1789'da Büyük Fransız Devrimi başladı ve yeni inşa edilen kilise laikleştirildi. Önde gelen devrimcilerin buraya gömülmesine karar verildi. Ancak ülkedeki ruh hali çok hızlı değiştiği için, birkaç yıl önce gerçekleşen ciddi cenaze törenine rağmen bazılarının kalıntıları gece karanlığında gerçekleştirildi. Örneğin, Marat ile oldu ve büyük filozoflar Voltaire ve Rousseau'nun küllerine dokunulmadan kaldı.
Çalkantılı 19. yüzyılda, yeni Saint Genevieve kilisesi kutsal işlevini kazandı ve yeniden kaybetti. Sonunda, büyük Fransızların gömüldüğü bir tür nekropol olan Pantheon'a dönüştürüldü.
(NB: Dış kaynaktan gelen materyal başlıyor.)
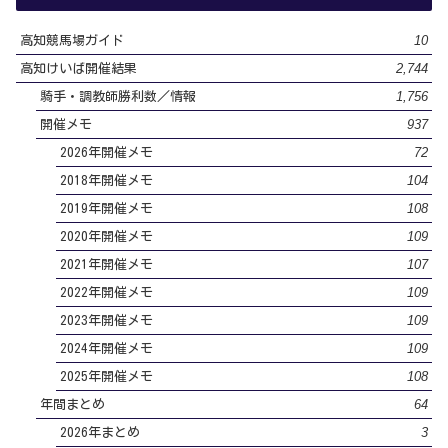
10
高知競馬場ガイド
2,744
高知けいば開催結果
1,756
騎手・調教師勝利数／情報
937
開催メモ
72
2026年開催メモ
104
2018年開催メモ
108
2019年開催メモ
109
2020年開催メモ
107
2021年開催メモ
109
2022年開催メモ
109
2023年開催メモ
109
2024年開催メモ
108
2025年開催メモ
64
年間まとめ
3
2026年まとめ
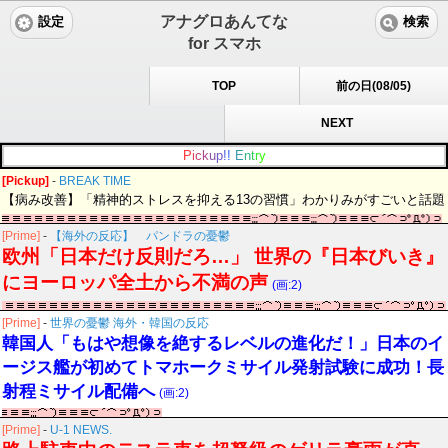
アナグロあんてな
設定
検索
for スマホ
TOP
前の日(08/05)
NEXT
P
i
c
k
u
p
!
!
E
n
t
r
y
[Pickup]
-
BREAK TIME
【病み改善】「精神的ストレスを抑える13の習慣」わかりみがすごいと話題
[Prime]
-
【海外の反応】 パンドラの憂鬱
欧州「日本だけ反則だろ…」 世界の『日本びいき』
にヨーロッパ全土から不満の声
(画:2)
[Prime]
-
世界の憂鬱 海外・韓国の反応
韓国人「もはや想像を絶するレベルの進化だ！」日本のイ
ージス艦が初めてトマホークミサイル発射試験に成功！長
射程ミサイル配備へ
(画:2)
[Prime]
-
U-1 NEWS.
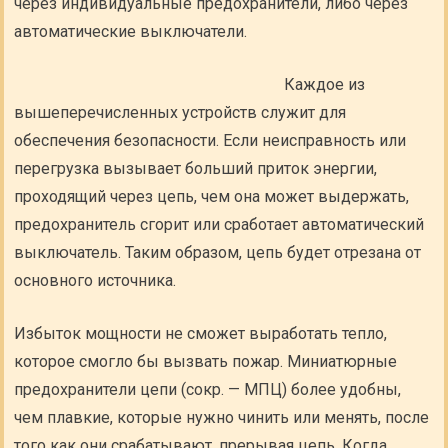
через индивидуальные предохранители, либо через
автоматические выключатели.
Каждое из
вышеперечисленных устройств служит для
обеспечения безопасности. Если неисправность или
перегрузка вызывает больший приток энергии,
проходящий через цепь, чем она может выдержать,
предохранитель сгорит или сработает автоматический
выключатель. Таким образом, цепь будет отрезана от
основного источника.
Избыток мощности не сможет выработать тепло,
которое смогло бы вызвать пожар. Миниатюрные
предохранители цепи (сокр. — МПЦ) более удобны,
чем плавкие, которые нужно чинить или менять, после
того как они срабатывают, прерывая цепь. Когда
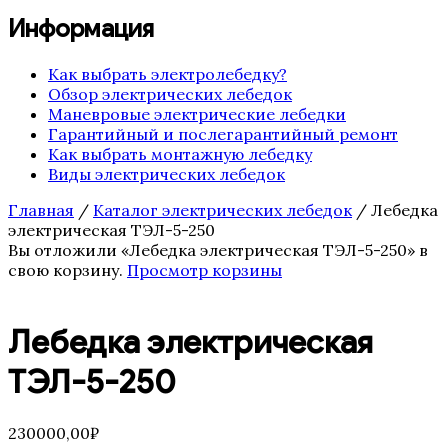
Информация
Как выбрать электролебедку?
Обзор электрических лебедок
Маневровые электрические лебедки
Гарантийный и послегарантийный ремонт
Как выбрать монтажную лебедку
Виды электрических лебедок
Главная
/
Каталог электрических лебедок
/ Лебедка
электрическая ТЭЛ-5-250
Вы отложили «Лебедка электрическая ТЭЛ-5-250» в
свою корзину.
Просмотр корзины
Лебедка электрическая
ТЭЛ-5-250
230000,00
₽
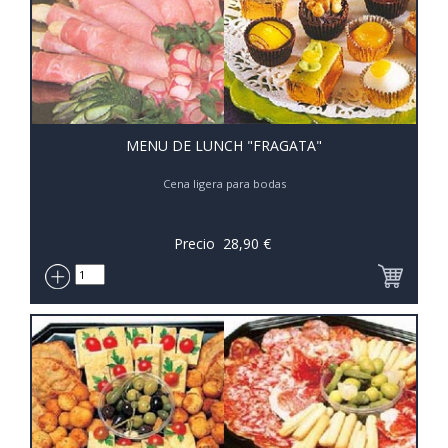
MENU DE LUNCH "FRAGATA"
Cena ligera para bodas
Precio
28,90
€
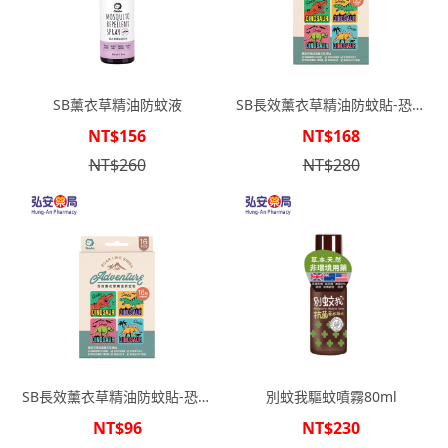
SB薰衣草精油防蚊液
SB長效薰衣草精油防蚊貼-恐龍
32枚
NT$156
NT$168
NT$260
NT$280
SB長效薰衣草精油防蚊貼-恐龍
別蚊我驅蚊噴霧80ml
16枚
NT$96
NT$230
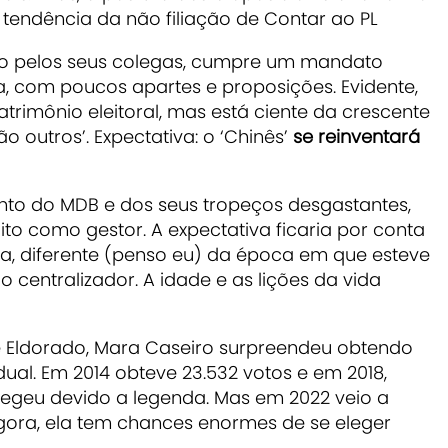
tendência da não filiação de Contar ao PL
o pelos seus colegas, cumpre um mandato
na, com poucos apartes e proposições. Evidente,
atrimônio eleitoral, mas está ciente da crescente
 outros’. Expectativa: o ‘Chinês’
se reinventará
to do MDB e dos seus tropeços desgastantes,
ito como gestor. A expectativa ficaria por conta
iva, diferente (penso eu) da época em que esteve
o centralizador. A idade e as lições da vida
de Eldorado, Mara Caseiro surpreendeu obtendo
ual. Em 2014 obteve 23.532 votos e em 2018,
elegeu devido a legenda. Mas em 2022 veio a
ora, ela tem chances enormes de se eleger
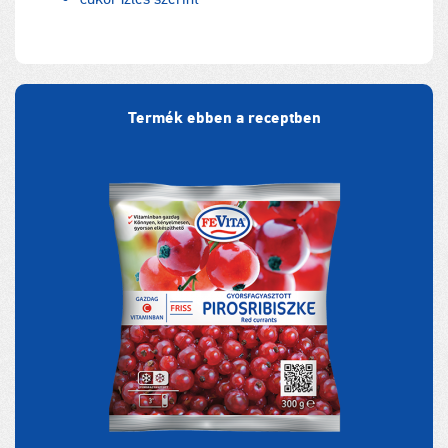
Termék ebben a receptben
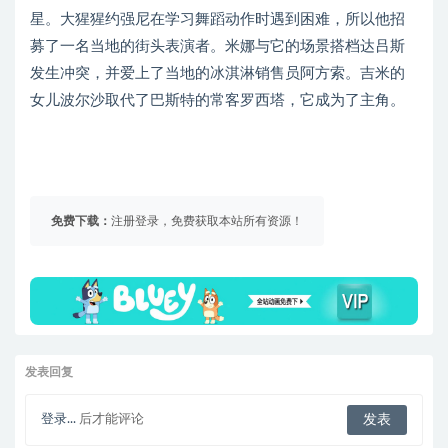
星。大猩猩约强尼在学习舞蹈动作时遇到困难，所以他招
募了一名当地的街头表演者。米娜与它的场景搭档达吕斯
发生冲突，并爱上了当地的冰淇淋销售员阿方索。吉米的
女儿波尔沙取代了巴斯特的常客罗西塔，它成为了主角。
免费下载：
注册登录，免费获取本站所有资源！
发表回复
登录...
后才能评论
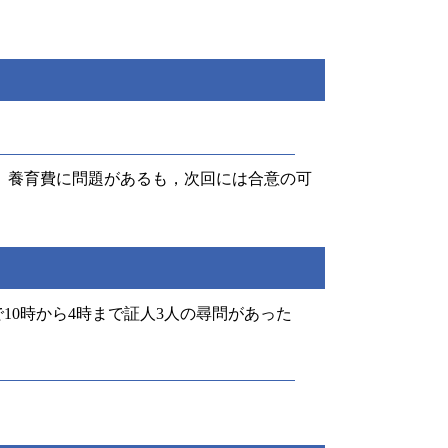
。養育費に問題があるも，次回には合意の可
10時から4時まで証人3人の尋問があった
Pantheon'un görünümü, özellikle güçlü sütunlarla ve ayrıntılı kabartmalara sahip bir frizle süslenmiş lüks portalı ile dikkat çekiyor. İçeride, 18. ve 19. yüzyılların muhteşem tabloları korunmuştur. Bireysel lahitlerin ve mezar taşlarının özenli dekorasyonuna da dikkat etmeye değer.
Alexandre Dumas'a gelince, mezarı birkaç yıl önce Pantheon'a taşındı - ciddi tören, ölümünden 132 yıl sonra 2002'de gerçekleşti.
Counterscarp Meydanı
Bu arada, Pantheon'un arkasında çok sayıda kafe ve restoranla dolu rahat Place de la Contrescarpe var. Silahşörlerin favori içki mekanı olan ünlü Pine Cone pub buradaydı. Ayrıca eski evlerin pitoresk cephelerine dikkat etmeli ve meydanın tam ortasındaki çeşmenin yanında oturan sessizliğin tadını çıkarmalısınız.